#### Data for processing

- - -

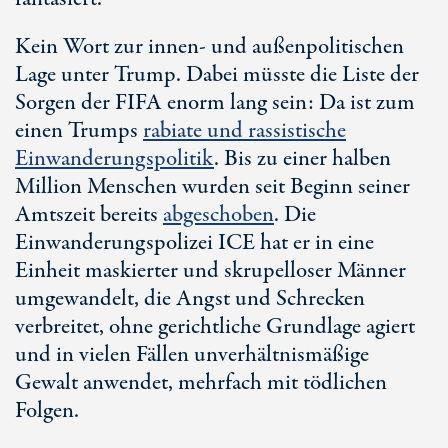
Kein Wort zur innen- und außenpolitischen
Lage unter Trump. Dabei müsste die Liste der
Sorgen der FIFA enorm lang sein: Da ist zum
einen Trumps
rabiate und rassistische
Einwanderungspolitik
. Bis zu einer halben
Million Menschen wurden seit Beginn seiner
Amtszeit bereits
abgeschoben
. Die
Einwanderungspolizei ICE hat er in eine
Einheit maskierter und skrupelloser Männer
umgewandelt, die Angst und Schrecken
verbreitet, ohne gerichtliche Grundlage agiert
und in vielen Fällen unverhältnismäßige
Gewalt anwendet, mehrfach mit tödlichen
Folgen.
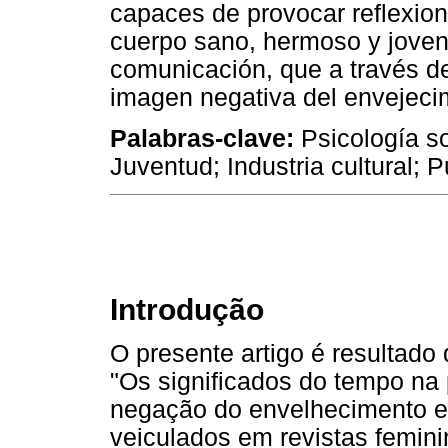
capaces de provocar reflexion
cuerpo sano, hermoso y joven
comunicación, que a través de 
imagen negativa del envejeci
Palabras-clave:
Psicología so
Juventud; Industria cultural; P
Introdução
O presente artigo é resultado 
"Os significados do tempo na
negação do envelhecimento e
veiculados em revistas femin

- - -

#### Task prompt
The line containing "cuerpo sano, hermoso y joven" marks the end: transcribe every line from the start of the listing up to and including it, minus the pictures.

#### Answer to the problem
Kein Wort zur innen- und außenpolitischen
Lage unter Trump. Dabei müsste die Liste der
Sorgen der FIFA enorm lang sein: Da ist zum
einen Trumps
rabiate und rassistische
Einwanderungspolitik
. Bis zu einer halben
Million Menschen wurden seit Beginn seiner
Amtszeit bereits
abgeschoben
. Die
Einwanderungspolizei ICE hat er in eine
Einheit maskierter und skrupelloser Männer
umgewandelt, die Angst und Schrecken
verbreitet, ohne gerichtliche Grundlage agiert
und in vielen Fällen unverhältnismäßige
Gewalt anwendet, mehrfach mit tödlichen
Folgen.
capaces de provocar reflexion
cuerpo sano, hermoso y joven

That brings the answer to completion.